IRGen tests and dealing with ABI differences

So, looking through the IRGen failures that I am seeing on the Windows targets, it seems that the IRGen tests are going to need some serious finessing to make it correct for all the targets. On Windows, we use the singleton strategy to deal with the class initialisation due to the constant cross-module data initialisation not being possible. However, this manifests in some tests, that I think that we shouldn't just disable. However, the code generation patterns are sufficiently different (I'm taking a particular example here, but that isn't specifically the issue):

IRGen.typemetadata assumes that the type metadata accessor for an ObjC derived type will call swift_getInitializedObjCClass which is not the case with the singleton pattern, and instead we will call swift_getSingletonMetadata and extract the value from the returned type. This is then followed with an additional phi node to check if the cache was empty. Checking this requires a series of instructions to be checked.

I'm not sure what is the best way to handle this though (and most of the remaining tests are similarly complicated). Do we really want to start forking off versions of the tests?

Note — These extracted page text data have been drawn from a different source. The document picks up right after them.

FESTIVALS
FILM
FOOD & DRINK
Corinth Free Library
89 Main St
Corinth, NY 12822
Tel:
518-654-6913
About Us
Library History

CC: @John_McCall @Joe_Groff @Slava_Pestov

It seems to me like the best approach depends on the purpose of each test. If a test is exercising a specific metadata instantiation strategy, then it would make sense to either change the test so that it uses a consistent strategy across platforms, or else conditionalize the test so that it only runs on the platforms that use that strategy. If the test isn't specifically exercising any particular metadata instantiation strategy, then it may be best to make the test less specific so that it isn't checking for irrelevant codegen details. Our lit tests have a bad habit of being overspecific.

Right, there is no specific strategy specified, it just assumes that all platforms are the same. It just so happens that Linux and Darwin are similar enough that the tests got away with it. My question was more on the order of how do I make the tests less specific especially since I don't have my fancy tool (a.k.a a preprocessor) to deal with it. Do we really want to have a different variant of all the IRGen tests that test the same thing on different platforms? Do we want to duplicate the test RUN command for every target somehow? I'm trying to find the best solution out of a pile of pretty bad ones.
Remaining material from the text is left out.